Now for the Amish comments. Sorry to say, but there are many Amish, along with many Irish, African, Polish, Asian, German, etc., etc., that keep fish too small to even get a filet from. However, I feel obligated to those Amish with whom I fish occasionally to go on record as saying that not all Amish are this way. Some of the most dedicated catch-and-release anglers in some of the smaller Walleye clubs are Amish. FYI, there was an all Amish, catch-and-release Crappie Tournament held on ponds near Millersburg this past season. Hopefully these anglers can set an example for their friends and families that will increase the awareness for the need to conserve our valuable resources. Just as with anything else, a few can give the rest a bad name.


----------



## beatsworkin (Apr 12, 2004)

Corey-

Thanks for yet another great post, especially the last paragraph.


----------



## rockbass (Apr 16, 2004)

I am not totally against the Amish. I just see mostly Amish overloading the boats and keeping small fish. I also see others, but the bigger groups are Amish.
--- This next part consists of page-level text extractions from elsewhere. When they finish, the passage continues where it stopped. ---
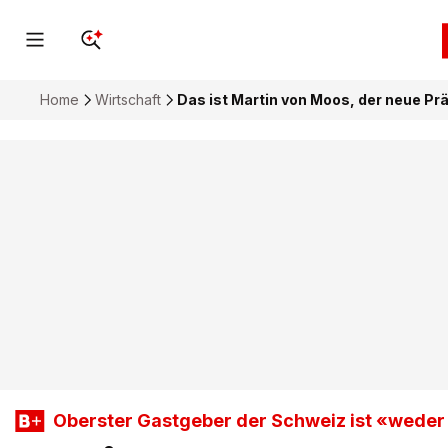
Home
Wirtschaft
Das ist Martin von Moos, der neue Pr
Oberster Gastgeber der Schweiz ist «weder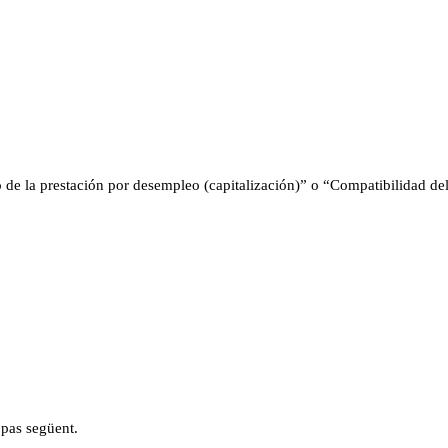
 de la prestación por desempleo (capitalización)” o “Compatibilidad del
 pas següent.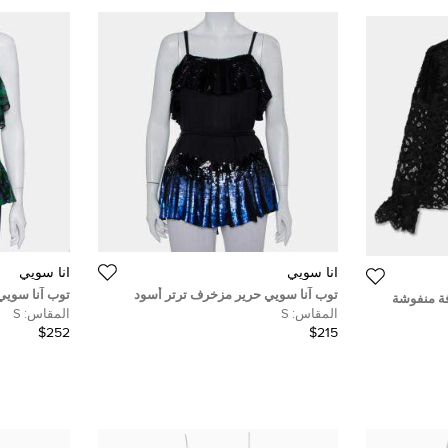
آنا سويي
آنا سويي
توب آنا سويي حرير مزخرف ترتر أسود
توب آنا سويي
فة منفوشة
بطيات مقاس صغير - سمول
مطبوع متعدد 
المقاس:
S
المقاس:
S
ديوم)
$252
$215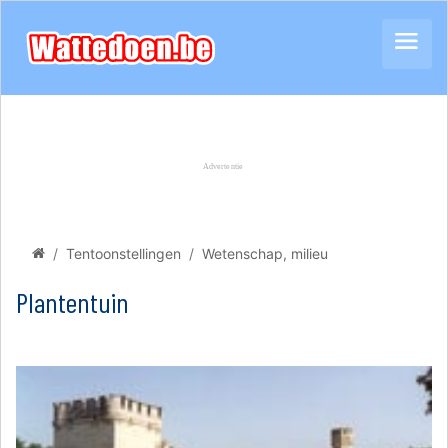
Tentoonstellingen
Wetenschap, milieu
Plantentuin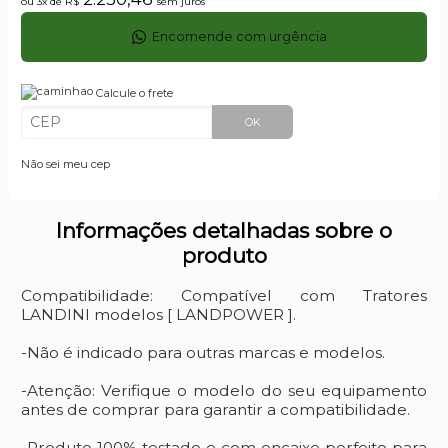
ou 3x de
R$
sem juros
Encomende com urgência
Calcule o frete
OK
Não sei meu cep
Informações detalhadas sobre o
produto
Compatibilidade: Compatível com Tratores
LANDINI modelos [ LANDPOWER ].
-Não é indicado para outras marcas e modelos.
-Atenção: Verifique o modelo do seu equipamento
antes de comprar para garantir a compatibilidade.
-Produto 100% testado e com encaixe perfeito para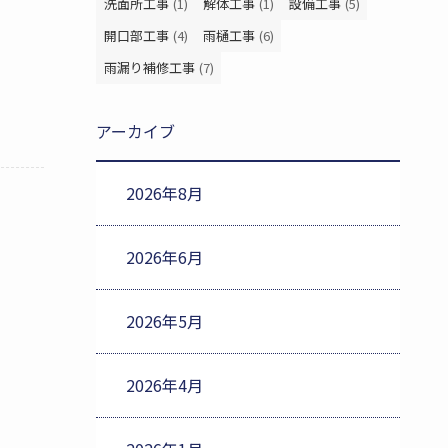
洗面所工事
(1)
解体工事
(1)
設備工事
(5)
開口部工事
(4)
雨樋工事
(6)
雨漏り補修工事
(7)
アーカイブ
2026年8月
2026年6月
2026年5月
2026年4月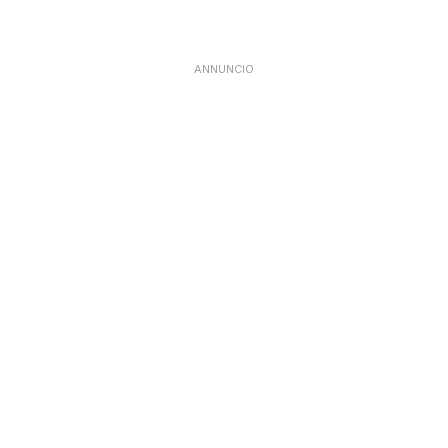
ANNUNCIO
I know they are not all that way! I also know of some Amish who hunt deer all year round. Pretty sad. They get away with it as do other poachers.


----------



## cheezemm2 (Apr 7, 2004)

I too, understand the fact that not all Amish are this way...I've worked with many respectable Amish people...unfortunately though...the ones that will stick out in your mind are the ones taking all the fish they can and being illegal on the water...it's kind of sad because it creates a stereotype and it's scary because of the little ones that will be onboard w/o enough lifevests...


----------



## sauguy (Apr 8, 2004)

i have read your posts on saugeyes on atwood and piedmont. do the same methods and patterns hold true on clendening. i pick them up here and there with no set pattern. i fish the dam area mostly and the water is mostly in the twenty plus foot range. should i fish the other end where there is shallower water at this time of year? will be on clendening the last two weeks of sept. any suggestions would be help full. thanks


----------



## Hatchetman (Apr 13, 2004)

Excellent post Corey. It seem's to me that a whole lot of people that post here would swallow their tonsil's if they had any idea of the amount of VERY large saugeye that swim in Clendenning, Tappan, and Piedmont, not to mention the 10's of thousand's of smaller ones!! 
I for one don't like to see anyone try to impose their size limit's on any particular fish on someone else. I could care less if a person who bought a fishing license keep's 6 saugeye that are 10 in. long. That's the limit, 6, the stae does not have a size limit do to it being basically a put and take type fishery. I personally use a 15 to 22in. slot for myself and could care less what someone else does as long as it's not over 6 saugeye. No matter what you think of the Ohio Division of Wildlife, there job is to make us as happy as they can, not miserable. The're people know a little more about the fishery's than the vast majority of us do and to a man they will tell you keeping a limit, no matter the size does not hurt. Jim is right in questioning the amount of fish that Piedmont in particular will support. Each acre of water will support x pound's of fish, wether that weight is 10 big fish or 200 little ones.
If you guy's see all these violation's, to many fish, not enough life vests, hunting deer year round, people cheating in tourny's, how many have made a phone call to correct the problem? If you know it's happening and do nothing, you are just as guilty as they are.
That's it, I don't post often but Jim know's who I am and will vouch that I know a little bit about saugeye fishing.....


----------



## Corey (Apr 5, 2004)

I'd say you know a tad more than your share H-Man! Lol. When are we gonna get out on Piedmont together?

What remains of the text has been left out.